Le réseau de ferries connecte les îles entre elles et avec le continent. Le Pirée, port d'Athènes, est la plaque tournante principale. Les billets se réservent en ligne, surtout en juillet-août.

Sur le continent, les bus KTEL couvrent la plupart des villes à prix réduits. La location de voiture reste la meilleure option pour explorer la Crète ou le Péloponnèse en profondeur.

Quand partir en Grèce ?

Le printemps (avril-mai) est la période plébiscitée par les voyageurs expérimentés. Les températures sont douces, les sites peu fréquentés, et la campagne grecque explose de fleurs sauvages.

L'été — de juin à août — garantit soleil et mer chaude, mais aussi des foules impressionnantes sur les îles phares et des températures qui dépassent souvent 35 °C. Mykonos et Santorin atteignent leurs pics de fréquentation en juillet.

L'automne (septembre-octobre) prolonge la douceur estivale avec nettement moins de monde. La mer reste à plus de 23 °C jusqu'en octobre. Les voyageurs qui aiment flâner sans bousculades choisissent souvent cette fenêtre.

L'hiver convient aux amateurs de tourisme culturel à Athènes ou d'authenticité dans les villages du Péloponnèse. Beaucoup d'établissements ferment sur les îles entre novembre et mars, mais le continent reste pleinement vivant.

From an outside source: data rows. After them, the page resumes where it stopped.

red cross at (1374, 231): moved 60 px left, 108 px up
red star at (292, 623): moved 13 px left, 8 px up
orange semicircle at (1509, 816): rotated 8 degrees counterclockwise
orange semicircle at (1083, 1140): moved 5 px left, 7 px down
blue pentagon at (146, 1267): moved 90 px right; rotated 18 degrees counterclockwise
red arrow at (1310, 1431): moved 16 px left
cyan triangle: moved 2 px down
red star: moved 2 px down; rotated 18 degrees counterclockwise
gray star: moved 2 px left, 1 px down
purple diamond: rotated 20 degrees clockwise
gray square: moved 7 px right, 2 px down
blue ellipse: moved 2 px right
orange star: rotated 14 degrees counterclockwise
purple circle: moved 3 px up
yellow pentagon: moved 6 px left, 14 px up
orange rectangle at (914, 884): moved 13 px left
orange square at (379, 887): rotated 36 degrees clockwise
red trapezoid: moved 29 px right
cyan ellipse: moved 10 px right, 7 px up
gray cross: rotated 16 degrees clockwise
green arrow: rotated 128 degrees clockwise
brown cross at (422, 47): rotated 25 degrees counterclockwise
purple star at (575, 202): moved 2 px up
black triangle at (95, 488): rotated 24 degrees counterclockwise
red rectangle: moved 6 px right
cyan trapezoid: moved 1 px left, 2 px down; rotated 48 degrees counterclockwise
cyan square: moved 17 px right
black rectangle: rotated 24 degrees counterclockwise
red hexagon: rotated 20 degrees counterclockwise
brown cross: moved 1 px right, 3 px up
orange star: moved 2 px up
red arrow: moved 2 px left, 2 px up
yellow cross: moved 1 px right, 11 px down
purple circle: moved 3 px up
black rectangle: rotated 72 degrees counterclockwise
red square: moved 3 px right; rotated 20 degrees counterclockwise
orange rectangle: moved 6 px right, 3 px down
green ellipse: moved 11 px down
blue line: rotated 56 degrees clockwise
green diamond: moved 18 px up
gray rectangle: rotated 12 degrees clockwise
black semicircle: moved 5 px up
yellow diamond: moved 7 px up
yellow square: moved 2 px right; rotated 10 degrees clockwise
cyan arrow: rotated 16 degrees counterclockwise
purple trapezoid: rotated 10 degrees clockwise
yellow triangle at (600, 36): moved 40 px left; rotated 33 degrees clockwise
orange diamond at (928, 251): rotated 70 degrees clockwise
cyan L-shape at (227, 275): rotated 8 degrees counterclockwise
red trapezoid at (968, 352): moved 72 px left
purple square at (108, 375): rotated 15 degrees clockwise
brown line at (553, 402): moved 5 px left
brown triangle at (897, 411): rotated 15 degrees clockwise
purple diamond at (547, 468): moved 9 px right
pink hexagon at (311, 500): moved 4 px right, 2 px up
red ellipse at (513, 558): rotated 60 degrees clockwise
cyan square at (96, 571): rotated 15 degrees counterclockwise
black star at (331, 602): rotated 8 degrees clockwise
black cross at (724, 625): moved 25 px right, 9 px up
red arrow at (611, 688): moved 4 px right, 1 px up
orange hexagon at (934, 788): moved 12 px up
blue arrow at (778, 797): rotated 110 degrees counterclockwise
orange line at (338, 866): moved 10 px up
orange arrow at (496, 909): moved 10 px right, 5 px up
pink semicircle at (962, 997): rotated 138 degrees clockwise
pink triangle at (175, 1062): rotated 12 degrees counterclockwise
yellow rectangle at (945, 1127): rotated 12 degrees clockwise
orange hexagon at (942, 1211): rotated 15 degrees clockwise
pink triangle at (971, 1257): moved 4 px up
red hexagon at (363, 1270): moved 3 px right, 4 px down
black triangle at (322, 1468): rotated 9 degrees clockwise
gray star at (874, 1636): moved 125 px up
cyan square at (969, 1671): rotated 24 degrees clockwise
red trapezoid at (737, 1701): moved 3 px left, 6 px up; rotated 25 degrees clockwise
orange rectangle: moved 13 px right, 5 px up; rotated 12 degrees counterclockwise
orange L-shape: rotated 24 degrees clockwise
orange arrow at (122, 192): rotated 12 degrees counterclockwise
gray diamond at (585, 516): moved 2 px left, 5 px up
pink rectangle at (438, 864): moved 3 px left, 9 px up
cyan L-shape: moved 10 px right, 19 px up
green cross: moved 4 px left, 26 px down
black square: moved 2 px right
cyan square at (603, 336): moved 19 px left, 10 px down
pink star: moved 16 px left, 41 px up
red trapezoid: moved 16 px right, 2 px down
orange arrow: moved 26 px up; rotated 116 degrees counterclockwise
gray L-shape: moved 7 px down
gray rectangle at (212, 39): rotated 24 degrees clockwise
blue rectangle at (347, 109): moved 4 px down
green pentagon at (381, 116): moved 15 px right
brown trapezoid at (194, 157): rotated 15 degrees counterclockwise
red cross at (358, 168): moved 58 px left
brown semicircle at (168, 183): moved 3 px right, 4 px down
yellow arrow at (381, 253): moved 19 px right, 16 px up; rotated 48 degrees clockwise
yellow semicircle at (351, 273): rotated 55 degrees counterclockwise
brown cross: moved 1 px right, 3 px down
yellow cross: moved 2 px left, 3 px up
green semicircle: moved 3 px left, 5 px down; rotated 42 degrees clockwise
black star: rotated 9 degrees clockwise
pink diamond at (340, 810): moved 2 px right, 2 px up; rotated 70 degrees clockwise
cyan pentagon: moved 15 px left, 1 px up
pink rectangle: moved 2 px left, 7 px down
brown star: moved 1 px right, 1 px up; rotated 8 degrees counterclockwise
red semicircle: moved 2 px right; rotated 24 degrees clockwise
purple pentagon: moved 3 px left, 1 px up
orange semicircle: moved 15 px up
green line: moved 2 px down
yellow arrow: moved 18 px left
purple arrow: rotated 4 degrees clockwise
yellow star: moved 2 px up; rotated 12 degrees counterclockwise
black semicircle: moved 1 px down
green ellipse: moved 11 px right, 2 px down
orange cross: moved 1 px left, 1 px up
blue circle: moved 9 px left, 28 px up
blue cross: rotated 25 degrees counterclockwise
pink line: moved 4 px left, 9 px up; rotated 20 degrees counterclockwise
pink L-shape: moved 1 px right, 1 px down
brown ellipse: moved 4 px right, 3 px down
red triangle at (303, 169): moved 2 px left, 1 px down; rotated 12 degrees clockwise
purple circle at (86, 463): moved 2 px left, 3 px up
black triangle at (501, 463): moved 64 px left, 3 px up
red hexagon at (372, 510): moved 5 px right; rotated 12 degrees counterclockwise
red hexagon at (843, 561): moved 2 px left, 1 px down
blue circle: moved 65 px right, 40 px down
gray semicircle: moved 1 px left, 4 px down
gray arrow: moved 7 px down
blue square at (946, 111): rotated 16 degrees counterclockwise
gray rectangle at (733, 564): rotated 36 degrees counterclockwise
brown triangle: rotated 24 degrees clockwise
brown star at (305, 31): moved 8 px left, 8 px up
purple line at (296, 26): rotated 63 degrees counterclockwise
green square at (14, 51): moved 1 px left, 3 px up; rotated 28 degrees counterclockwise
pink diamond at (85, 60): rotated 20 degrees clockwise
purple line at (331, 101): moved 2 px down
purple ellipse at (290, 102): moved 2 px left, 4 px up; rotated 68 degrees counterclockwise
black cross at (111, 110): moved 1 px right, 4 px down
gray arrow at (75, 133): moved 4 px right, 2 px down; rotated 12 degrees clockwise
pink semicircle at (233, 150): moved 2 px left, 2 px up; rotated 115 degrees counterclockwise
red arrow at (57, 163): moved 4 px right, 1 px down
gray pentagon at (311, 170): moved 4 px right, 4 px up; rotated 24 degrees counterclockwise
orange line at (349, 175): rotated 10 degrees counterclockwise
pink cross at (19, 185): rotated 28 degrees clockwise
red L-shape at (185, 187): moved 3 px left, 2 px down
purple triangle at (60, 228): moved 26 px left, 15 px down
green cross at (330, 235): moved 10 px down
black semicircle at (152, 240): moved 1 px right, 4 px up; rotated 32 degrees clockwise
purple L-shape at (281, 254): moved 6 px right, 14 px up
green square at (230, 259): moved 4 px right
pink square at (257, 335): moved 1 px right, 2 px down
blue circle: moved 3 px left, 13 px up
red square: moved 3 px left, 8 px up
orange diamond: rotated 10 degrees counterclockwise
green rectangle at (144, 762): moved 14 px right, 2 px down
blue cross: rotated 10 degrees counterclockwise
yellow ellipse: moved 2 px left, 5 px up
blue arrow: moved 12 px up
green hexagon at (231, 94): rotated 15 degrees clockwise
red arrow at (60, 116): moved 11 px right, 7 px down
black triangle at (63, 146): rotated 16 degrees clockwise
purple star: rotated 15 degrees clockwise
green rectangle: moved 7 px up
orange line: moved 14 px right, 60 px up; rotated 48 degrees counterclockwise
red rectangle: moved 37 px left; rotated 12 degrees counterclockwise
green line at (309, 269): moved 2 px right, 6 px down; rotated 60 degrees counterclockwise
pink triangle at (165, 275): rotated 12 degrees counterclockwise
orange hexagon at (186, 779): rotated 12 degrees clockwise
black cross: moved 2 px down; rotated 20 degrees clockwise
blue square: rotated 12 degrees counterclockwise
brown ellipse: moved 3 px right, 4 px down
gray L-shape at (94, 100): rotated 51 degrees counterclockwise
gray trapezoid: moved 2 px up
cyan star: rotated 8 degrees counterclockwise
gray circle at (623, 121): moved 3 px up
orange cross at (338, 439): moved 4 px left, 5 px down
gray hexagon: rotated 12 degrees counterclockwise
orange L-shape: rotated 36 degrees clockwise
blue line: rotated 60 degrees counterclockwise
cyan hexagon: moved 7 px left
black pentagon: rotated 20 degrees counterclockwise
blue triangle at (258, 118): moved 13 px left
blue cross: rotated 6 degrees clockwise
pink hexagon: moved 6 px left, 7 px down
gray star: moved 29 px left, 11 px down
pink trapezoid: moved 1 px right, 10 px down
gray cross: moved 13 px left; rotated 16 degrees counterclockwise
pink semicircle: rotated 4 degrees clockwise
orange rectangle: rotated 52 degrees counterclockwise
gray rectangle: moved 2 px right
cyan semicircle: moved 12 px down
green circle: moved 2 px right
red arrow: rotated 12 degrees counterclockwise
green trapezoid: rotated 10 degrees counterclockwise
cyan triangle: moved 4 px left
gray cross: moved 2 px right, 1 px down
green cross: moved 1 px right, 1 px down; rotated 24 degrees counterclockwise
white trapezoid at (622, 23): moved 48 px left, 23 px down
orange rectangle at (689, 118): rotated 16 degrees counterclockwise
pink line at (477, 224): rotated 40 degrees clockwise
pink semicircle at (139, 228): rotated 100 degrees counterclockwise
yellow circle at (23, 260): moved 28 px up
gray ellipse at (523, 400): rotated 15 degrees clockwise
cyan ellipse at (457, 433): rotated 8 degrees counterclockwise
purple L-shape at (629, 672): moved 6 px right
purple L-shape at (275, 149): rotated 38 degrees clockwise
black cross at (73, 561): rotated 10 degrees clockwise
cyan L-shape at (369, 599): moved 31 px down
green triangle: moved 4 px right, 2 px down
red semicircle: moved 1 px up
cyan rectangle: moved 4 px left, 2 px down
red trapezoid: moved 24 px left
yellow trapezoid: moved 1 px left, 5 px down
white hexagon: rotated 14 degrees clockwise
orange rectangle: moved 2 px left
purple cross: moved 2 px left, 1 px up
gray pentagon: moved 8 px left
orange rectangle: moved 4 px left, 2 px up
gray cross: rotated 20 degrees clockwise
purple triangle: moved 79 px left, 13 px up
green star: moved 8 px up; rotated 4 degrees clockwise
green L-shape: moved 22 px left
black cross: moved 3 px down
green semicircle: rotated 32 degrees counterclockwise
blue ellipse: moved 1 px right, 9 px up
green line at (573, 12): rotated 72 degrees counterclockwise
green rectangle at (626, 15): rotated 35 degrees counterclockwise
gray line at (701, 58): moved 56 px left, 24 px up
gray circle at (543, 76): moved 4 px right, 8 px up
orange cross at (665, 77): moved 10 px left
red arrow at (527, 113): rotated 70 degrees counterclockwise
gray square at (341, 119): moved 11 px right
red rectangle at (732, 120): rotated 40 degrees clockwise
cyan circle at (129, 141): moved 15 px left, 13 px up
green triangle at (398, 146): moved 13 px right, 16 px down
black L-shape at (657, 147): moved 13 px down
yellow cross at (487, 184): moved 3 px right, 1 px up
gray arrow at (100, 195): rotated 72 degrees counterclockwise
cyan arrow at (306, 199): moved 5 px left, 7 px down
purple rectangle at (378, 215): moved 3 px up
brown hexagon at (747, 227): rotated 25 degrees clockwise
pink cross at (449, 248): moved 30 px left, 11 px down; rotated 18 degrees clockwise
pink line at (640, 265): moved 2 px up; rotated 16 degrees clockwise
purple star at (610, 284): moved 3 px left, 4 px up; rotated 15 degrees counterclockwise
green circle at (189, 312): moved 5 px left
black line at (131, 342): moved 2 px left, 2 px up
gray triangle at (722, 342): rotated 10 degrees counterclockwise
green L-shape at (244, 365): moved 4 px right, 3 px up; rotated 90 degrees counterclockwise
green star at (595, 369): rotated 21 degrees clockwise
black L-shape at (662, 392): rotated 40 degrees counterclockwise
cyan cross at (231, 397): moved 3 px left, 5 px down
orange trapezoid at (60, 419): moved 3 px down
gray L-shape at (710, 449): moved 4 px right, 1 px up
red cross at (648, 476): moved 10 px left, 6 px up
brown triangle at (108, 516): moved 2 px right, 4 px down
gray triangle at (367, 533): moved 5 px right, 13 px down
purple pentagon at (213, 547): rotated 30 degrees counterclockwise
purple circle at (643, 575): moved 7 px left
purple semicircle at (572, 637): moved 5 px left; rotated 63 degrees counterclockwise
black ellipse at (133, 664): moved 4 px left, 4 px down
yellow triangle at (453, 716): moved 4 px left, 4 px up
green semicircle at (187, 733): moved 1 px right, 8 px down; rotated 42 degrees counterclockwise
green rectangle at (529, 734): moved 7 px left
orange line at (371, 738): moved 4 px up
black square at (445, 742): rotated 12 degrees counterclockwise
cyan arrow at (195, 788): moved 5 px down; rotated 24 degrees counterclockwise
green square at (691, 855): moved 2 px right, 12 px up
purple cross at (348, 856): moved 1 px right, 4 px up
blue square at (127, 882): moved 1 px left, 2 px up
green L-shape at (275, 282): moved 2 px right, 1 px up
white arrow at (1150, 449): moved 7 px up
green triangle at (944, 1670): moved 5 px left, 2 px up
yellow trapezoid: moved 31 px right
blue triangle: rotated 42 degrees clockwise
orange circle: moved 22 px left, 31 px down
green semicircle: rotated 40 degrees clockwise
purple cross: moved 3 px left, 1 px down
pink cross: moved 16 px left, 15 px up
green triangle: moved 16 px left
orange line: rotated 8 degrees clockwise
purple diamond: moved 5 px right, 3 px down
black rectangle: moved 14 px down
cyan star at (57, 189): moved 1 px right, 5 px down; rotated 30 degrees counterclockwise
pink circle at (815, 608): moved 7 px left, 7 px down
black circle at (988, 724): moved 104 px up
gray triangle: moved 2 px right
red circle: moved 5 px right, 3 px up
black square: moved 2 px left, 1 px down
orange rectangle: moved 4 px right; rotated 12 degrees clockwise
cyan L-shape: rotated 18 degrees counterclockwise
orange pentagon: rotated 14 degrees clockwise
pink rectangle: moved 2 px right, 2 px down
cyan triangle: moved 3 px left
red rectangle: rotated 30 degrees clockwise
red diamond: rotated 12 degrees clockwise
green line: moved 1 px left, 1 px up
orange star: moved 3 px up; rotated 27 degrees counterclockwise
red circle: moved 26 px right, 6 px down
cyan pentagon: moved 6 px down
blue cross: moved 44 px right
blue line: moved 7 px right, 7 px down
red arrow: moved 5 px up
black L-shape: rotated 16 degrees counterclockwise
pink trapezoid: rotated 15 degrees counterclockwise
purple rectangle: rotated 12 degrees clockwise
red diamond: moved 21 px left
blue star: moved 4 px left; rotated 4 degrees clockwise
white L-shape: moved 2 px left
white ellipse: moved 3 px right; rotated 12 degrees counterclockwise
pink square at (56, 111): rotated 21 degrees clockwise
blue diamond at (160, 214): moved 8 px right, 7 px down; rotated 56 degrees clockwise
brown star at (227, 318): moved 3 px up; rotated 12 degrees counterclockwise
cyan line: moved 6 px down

Questions fréquentes sur la Grèce

Quand partir en Grèce pour éviter la foule ?
Les mois de mai, début juin et septembre combinent météo agréable et affluence plus modérée, surtout dans les Cyclades. Juillet-août reste le pic, avec des prix plus élevés et des sites très fréquentés. Pour la randonnée et les visites culturelles à Athènes, le printemps et l’automne sont souvent les plus confortables.
La Grèce est-elle dangereuse pour les touristes ?
La Grèce se visite généralement sans souci, y compris à Athènes, Corfou, Héraklion et Patras. Les risques les plus courants concernent les pickpockets dans les zones très touristiques et les transports, ainsi que la conduite parfois nerveuse. Les voyageurs restent vigilants dans les lieux bondés et évitent de laisser des objets visibles dans une voiture.
Quel budget prévoir pour 1 semaine en Grèce ?
Pour une semaine, beaucoup de voyageurs comptent environ 700 à 1 300 € par personne (vols selon la saison, hébergement, repas, transports, visites). Athènes et certaines îles comme Mykonos font vite grimper l’addition, surtout en été. En visant des tavernes locales, des ferries plutôt que des vols internes et des logements simples, le budget baisse nettement.
Faut-il un visa pour aller en Grèce quand on est Français ?
Non, un Français n’a pas besoin de visa pour un séjour touristique en Grèce. Une carte d’identité ou un passeport en cours de validité suffit, puisque le pays est dans l’espace Schengen. Pour les voyageurs hors UE, les règles varient selon la nationalité et la durée de séjour.
Quelles villes visiter en Grèce en dehors des îles ?
Athènes reste un passage marquant pour l’Acropole, ses musées et ses quartiers animés. Patras séduit pour une étape moins touristique, entre front de mer, cafés et accès au Péloponnèse. Depuis ces villes, des excursions faciles mènent vers Delphes, Nauplie ou le canal de Corinthe selon le temps disponible.
Mykonos vaut-elle le détour ou c’est juste la fête ?
Mykonos ne se résume pas aux clubs : les ruelles blanchies de Chora, les moulins, les petites plages et les couchers de soleil attirent aussi les amateurs de paysages. Cela dit, les prix et la fréquentation montent très vite en haute saison. Pour une ambiance plus calme, viser mai, juin ou septembre et dormir un peu à l’écart du centre change vraiment l’expérience.